Academic background
- Education: Brown University; University of Washington;
- Thesis: Programming Language Support for Reusable, Reliable Software Components
- Doctoral advisor: Craig Chambers

Academic work
- Institutions: UCLA

= Todd Millstein =

American computer scientist

Todd Millstein is an American computer scientist. He is Professor of Computer Science and Chair of the Department at the UCLA Henry Samueli School of Engineering and Applied Science.

Millstein grew up in suburban Maryland, outside of Washington D.C. Millstein received his A.B from Brown University in 1996, where he was advised by Paris Kanellakis and Pascal Van Hentenryck. He attended the University of Washington for graduate studies, graduating with an M.Sc. and PhD in 2003. At UW, he was advised by Craig Chambers.
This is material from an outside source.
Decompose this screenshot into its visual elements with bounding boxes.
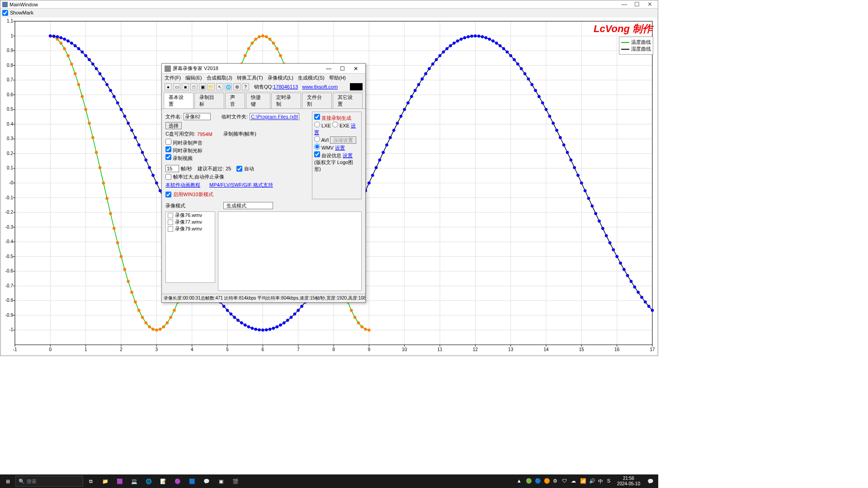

His research focus primarily spans software verification and reliability. He has published more than 100 technical research papers, including best paper awards at OOPSLA, PLDI, and SIGCOMM. He received the 2011 Most Influential PLDI Paper Award for his 2001 paper "Automatic Predicate Abstraction of C Programs".

Millstein joined the faculty of the University of California, Los Angeles in 2003. He was appointed chair of the department in 2022, having previously served as vice chair for graduate studies.